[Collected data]
——————

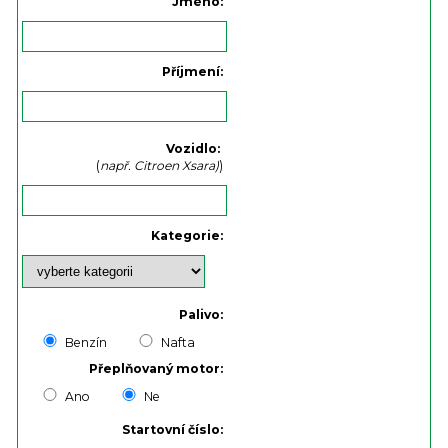
Jméno:
Příjmení:
Vozidlo:
(
např. Citroen Xsara)
)
Kategorie:
Palivo:
Benzín
Nafta
Přeplňovaný motor:
Ano
Ne
Startovní číslo:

——————

# WORK REQUIRED
Print each entry shown above with exact wording and no pictures.

# TASK RESULT
Jméno:
Příjmení:
Vozidlo:
(
např. Citroen Xsara)
)
Kategorie:
Palivo:
Benzín
Nafta
Přeplňovaný motor:
Ano
Ne
Startovní číslo:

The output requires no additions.